Years Ago

Today is Tuesday, April 17, the 108th day of 2012. There are 258 days left in the year.


On this date in:

1521: Martin Luther goes before the Diet of Worms to face charges stemming from his religious writings. (He is later declared an outlaw by Holy Roman Emperor Charles V.)

1937: The animated cartoon character Daffy Duck makes his debut in the Warner Bros. cartoon “Porky’s Duck Hunt,” directed by Tex Avery.

1970: Apollo 13 astronauts James A. Lovell, Fred W. Haise and Jack Swigert splash down safely in the Pacific, four days after a ruptured oxygen tank cripples their spacecraft while en route to the moon.

1972: The Boston Marathon allows women to compete for the first time; Nina Kuscsik is the first officially recognized women’s champion, with a time of 3:10:26.


1987: Emanuel N. Catsoules, superintendent of Youngstown schools, says the state should change the law to limit the frequency with which residents may ask that their children be transferred to another school district.

The governors of Ohio and Wisconsin say they would back Illinois as the site for a proposed $6 billion Superconducting Super Collider if their own states are out of the competition.

The 7th District Court of Appeals denies the appeal of Rosalie Grant of Youngstown, sentenced in 1983 to die in Ohio’s electric chair for setting a fire that killed her two sons.

1972: “The frustration of Vietnam should not bring America to let its guard down,” U.S. Sen. Henry Jackson, D-Washington, says during a fund-raising dinner for 18th District Rep.
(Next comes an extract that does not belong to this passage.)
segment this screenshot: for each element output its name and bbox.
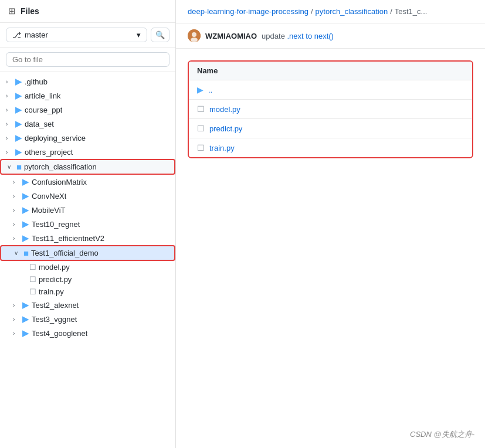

Charles J. Carney at Cherry’s Top of the Mall restaurant in Niles.

The slowdowns and strike that plagued the General Motors assembly plant at Lordstown are over, but the underlying issue, “assembly line boredom,” remains a threat to GM and other companies.

Three federal judges rule that Ohio’s new system of reimbursing parents $90 per year for parochial school tuition is unconstitutional.

1962: The Youngstown Sheet & Tube Co. and Republic Steel Corp. are among 12 leading steel companies subpoenaed by a Senate anti-trust and monopoly subcommittee looking into price increases.

Ralph P. “Bob” White, secretary treasure of White’s Drugstores, is named to a five-year term on the Youngstown Board of Health.

Youngstown police solve a dozen burglaries at nine homes and a school on the West Side over the period of a year with the arrest of five boys between the ages of 14 and 16.

1937: With steel plant capacity taxed by the biggest business since 1929, Republic Steel Corp. is building anew $15 million strip mill in Cleveland.

Thomas Mylott, brother-in-law of Youngstown Traffic Commissioner Clarence Coppersmith, dies in South Side hospital after being struck by a hit-skip driver at Market Street and Ellenwood Avenue. City police capture the driver, who was charged with drunken driving.